Locate the line that contains "拾金客:短期定呈现震荡格局", then copy it and all later lines of the data below exactly, through the last one.

▼

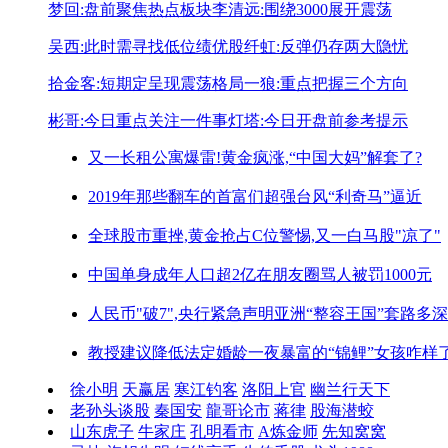
梦回:盘前聚焦热点板块
李清远:围绕3000展开震荡
吴西:此时需寻找低位绩优股
纤虹:反弹仍存两大隐忧
拾金客:短期定呈现震荡格局
一狼:重点把握三个方向
彬哥:今日重点关注一件事
灯塔:今日开盘前参考提示
又一长租公寓爆雷!
黄金疯涨,“中国大妈”解套了?
2019年那些翻车的首富们
超强台风“利奇马”逼近
全球股市重挫,黄金抢占C位
警惕,又一白马股"凉了"
中国单身成年人口超2亿
在朋友圈骂人被罚1000元
人民币"破7",央行紧急声明
亚洲“整容王国”套路多深
教授建议降低法定婚龄
一夜暴富的“锦鲤”女孩咋样
徐小明
天赢居
寒江钓客
洛阳上官
幽兰行天下
老孙头谈股
秦国安
龍哥论市
蒋律
股海潜蛟
山东虎子
牛家庄
孔明看市
A炼金师
先知窝窝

▲

RESPONSE:
拾金客:短期定呈现震荡格局
一狼:重点把握三个方向
彬哥:今日重点关注一件事
灯塔:今日开盘前参考提示
又一长租公寓爆雷!
黄金疯涨,“中国大妈”解套了?
2019年那些翻车的首富们
超强台风“利奇马”逼近
全球股市重挫,黄金抢占C位
警惕,又一白马股"凉了"
中国单身成年人口超2亿
在朋友圈骂人被罚1000元
人民币"破7",央行紧急声明
亚洲“整容王国”套路多深
教授建议降低法定婚龄
一夜暴富的“锦鲤”女孩咋样
徐小明
天赢居
寒江钓客
洛阳上官
幽兰行天下
老孙头谈股
秦国安
龍哥论市
蒋律
股海潜蛟
山东虎子
牛家庄
孔明看市
A炼金师
先知窝窝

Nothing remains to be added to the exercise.